Um dos principais pensadores da atualidade, Leandro Karnal sempre propõe reflexões interessantes sobre o mundo e a humanidade. Não foi diferente nesta semana, ao palestrar para uma plateia de empresários em Caxias do Sul. Convidado pelo Sindicato das Indústrias Metalúrgicas, Mecânicas e de Material Elétrico de Caxias do Sul e Região (Simecs) para falar a empreendedores da região durante o Simecs Transforma, focou no futuro que já começou e no que isso implica: adaptar-se à realidade.
Antes do evento no UCS Teatro, concedeu entrevista exclusiva ao Pioneiro e Gaúcha Serra.

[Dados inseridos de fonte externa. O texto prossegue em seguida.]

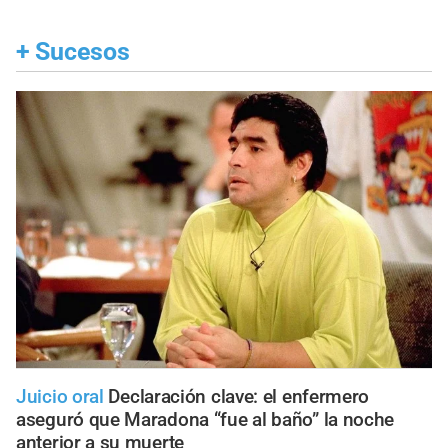
+
Sucesos
Juicio oral
Declaración clave: el enfermero
aseguró que Maradona “fue al baño” la noche
anterior a su muerte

Na conversa, falou sobre os avanços tecnológicos e como podemos usar as ferramentas a nosso favor:
— Nós precisamos pensar que as máquinas podem nos liberar para coisas mais importantes. Em toda a Europa, em todo o mundo desenvolvido já existe uma semana de trabalho mais curta. Já existe menos ênfase em horas de trabalho, mas é um trabalho mais inteligente, mais aplicado, mais desenvolvido ao que o ser humano pode dar e que é único, que é uma preocupação afetiva, ética.
Professor e historiador, Karnal também refletiu sobre a educação. Para ele, tanto escolas públicas quanto privadas estão no passado:
— O que ensinar que seja significativo para alunos que vão viver até o século 22? O que ensinar para as pessoas sendo que quase metade das profissões terá deixado de existir em breve? Que conhecimento terá validade daqui a 10 anos?
Confira trechos da entrevista abaixo:
O futuro começa hoje ou já começou?
Nós somos educados para pensar o futuro como uma coisa que viria na próxima geração, uma revolução tecnológica. As pessoas que, como eu, tem mais idade, pensavam assim. Onde eu estarei no ano 2000? Como será o mundo no ano 2000? Bem, já entramos no século 21, a inteligência artificial é uma realidade. O mercado das criptomoedas, a produção terceirizada, a dissolução das relações tradicionais são uma realidade há bastante tempo. Então, trata-se não mais de profetizar sobre um futuro que pode ocorrer, mas de aceitar que a tecnologia como base da produção, a inteligência administrativa, as preocupações ecológicas e a diversidades já são uma realidade que gera lucro ou provoca problemas para a empresa que não a segue. Então, primeiro tirar a ideia de futuro como algo que vai acontecer. Já está acontecendo. Quem não se deu conta disso, já está atrasado em relação a esse futuro.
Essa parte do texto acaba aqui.